[Page-level text extractions]

***

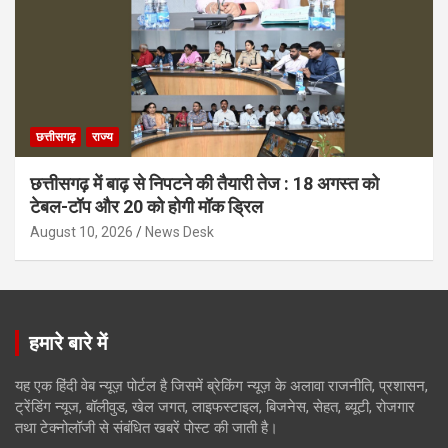
छत्तीसगढ़
राज्य
छत्तीसगढ़ में बाढ़ से निपटने की तैयारी तेज : 18 अगस्त को
टेबल-टॉप और 20 को होगी मॉक ड्रिल
August 10, 2026
News Desk
हमारे बारे में
यह एक हिंदी वेब न्यूज़ पोर्टल है जिसमें ब्रेकिंग न्यूज़ के अलावा राजनीति, प्रशासन,
ट्रेंडिंग न्यूज, बॉलीवुड, खेल जगत, लाइफस्टाइल, बिजनेस, सेहत, ब्यूटी, रोजगार
तथा टेक्नोलॉजी से संबंधित खबरें पोस्ट की जाती है।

***

### PROBLEM TO WORK ON
Please print the data above in its entirety, exactly, but without any picture.

### OUTPUT OF THE TASK
छत्तीसगढ़
राज्य
छत्तीसगढ़ में बाढ़ से निपटने की तैयारी तेज : 18 अगस्त को
टेबल-टॉप और 20 को होगी मॉक ड्रिल
August 10, 2026
News Desk
हमारे बारे में
यह एक हिंदी वेब न्यूज़ पोर्टल है जिसमें ब्रेकिंग न्यूज़ के अलावा राजनीति, प्रशासन,
ट्रेंडिंग न्यूज, बॉलीवुड, खेल जगत, लाइफस्टाइल, बिजनेस, सेहत, ब्यूटी, रोजगार
तथा टेक्नोलॉजी से संबंधित खबरें पोस्ट की जाती है।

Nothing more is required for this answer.